Casualties of the road. And stacked neatly behind, their ever ready replacements.
Heading into the Mojave
The joshua trees in bloom.
Driving thru the Mojave, sometimes the only sign of man's impact is the double ribbon of the interstate sliding into the hazy distance, punctuated by signs, rest stops, and very small towns.
When you think of desert, often low rolling sand dunes come to mind. The Mojave has long rolling hills of rock and sparse scrub.
This dry lake brings to mind the words of the song "Horse With No Name" about a river that's dead. Rivers in deserts are never dead, only dormant. If you can see the riverbed, it's been scoured clean by flashflood, and kept alive by the sporadic rainfall. This lakebed still lives, probably flourishing when the snow melts.

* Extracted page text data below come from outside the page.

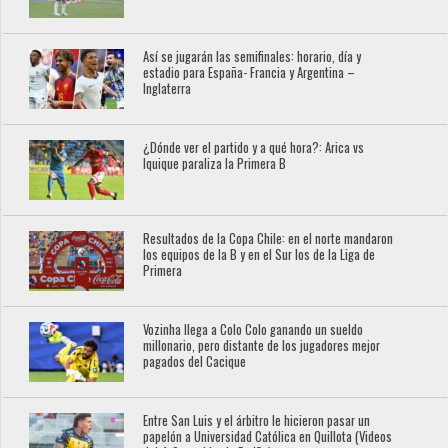
Así se jugarán las semifinales: horario, día y
estadio para España- Francia y Argentina –
Inglaterra
¿Dónde ver el partido y a qué hora?: Arica vs
Iquique paraliza la Primera B
Resultados de la Copa Chile: en el norte mandaron
los equipos de la B y en el Sur los de la Liga de
Primera
Vozinha llega a Colo Colo ganando un sueldo
millonario, pero distante de los jugadores mejor
pagados del Cacique
Entre San Luis y el árbitro le hicieron pasar un
papelón a Universidad Católica en Quillota (Videos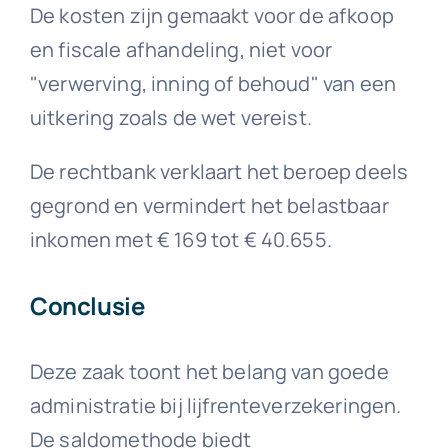
De kosten zijn gemaakt voor de afkoop
en fiscale afhandeling, niet voor
"verwerving, inning of behoud" van een
uitkering zoals de wet vereist.
De rechtbank verklaart het beroep deels
gegrond en vermindert het belastbaar
inkomen met € 169 tot € 40.655.
Conclusie
Deze zaak toont het belang van goede
administratie bij lijfrenteverzekeringen.
De saldomethode biedt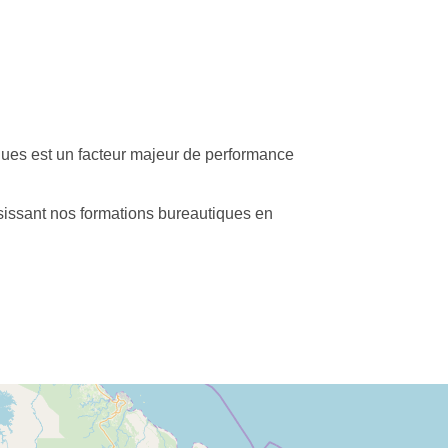
ques est un facteur majeur de performance
sissant nos formations bureautiques en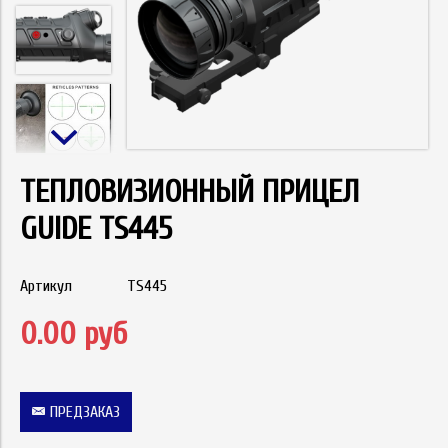
ТЕПЛОВИЗИОННЫЙ ПРИЦЕЛ
GUIDE TS445
Артикул
TS445
0.00 руб
ПРЕДЗАКАЗ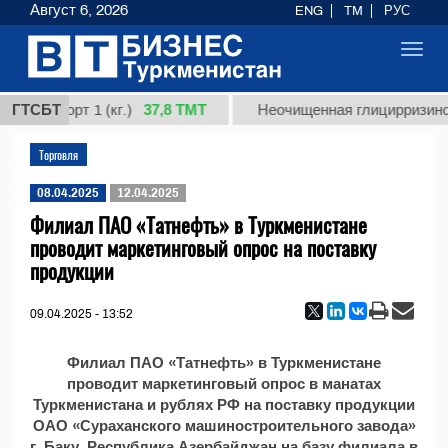
Август 6, 2026
ENG
TM
РУС
Toggl
navig
37,8 ТМТ
ная, сорт 1 (кг.)
ГТСБТ
Неочищенная глицирризинов
Торговля
08.04.2025
12.04.2025
Филиал ПАО «Татнефть» в Туркменистане
проводит маркетинговый опрос на поставку
продукции
09.04.2025 - 13:52
Филиал ПАО «Татнефть» в Туркменистане
проводит маркетинговый опрос в манатах
Туркменистана и рублях РФ на поставку продукции
ОАО «Сураханского машиностроительного завода»
г. Баку, Республика Азербайджан на базу филиала в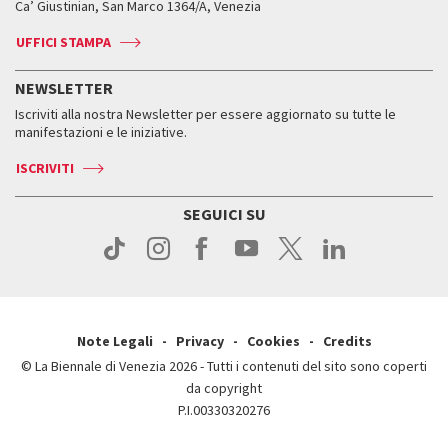
Ca’ Giustinian, San Marco 1364/A, Venezia
Biglietti
Leone d’argento
Biennale Channel
Contatti
Biglietti
Contatti
Accrediti
Edizioni passate
UFFICI STAMPA
ASAC DATI
Press
Accrediti
Press
Servizi al pubblico
Storia
FAQ
NEWSLETTER
Come raggiungerci
Orari e sedi
Servizi al pubblico
Iscriviti alla nostra Newsletter per essere aggiornato su tutte le
Contatti
Biglietti
Orari e sedi
Come raggiungerci
manifestazioni e le iniziative.
Press
Servizi al pubblico
News
Contatti
ISCRIVITI
Come raggiungerci
Servizi al pubblico
Press
Contatti
Come raggiungerci
SEGUICI SU
Press
Contatti
Press
Note Legali
Privacy
Cookies
Credits
© La Biennale di Venezia 2026 - Tutti i contenuti del sito sono coperti
da copyright
P.I.00330320276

The Mojave has some fascinating geology: lava flows
And mountains with a split personality. I saw a lot of cloud shadows on the land, and thought this was another. It's not.
And, of course, the many layers of landscape I love.
The mountains seemingly floating in the distance.
Sometimes the road gets a bit crowded. I have more faith in the common sense of long haul truckers than I do many others on the road, but even so...
It's a leetle tight in here.
These power transmission lines may be bringing power in from Hoover Dam. They're coming from the right direction.
End Of The Road
I suppose I should have taken more pics as we went thru LA. Maybe the mountains from the other side. But I've seen the mountains, and the traffic. If you want to come visit, I'll give you a tour. Right now, I'm taking a nap. It's been a long trip.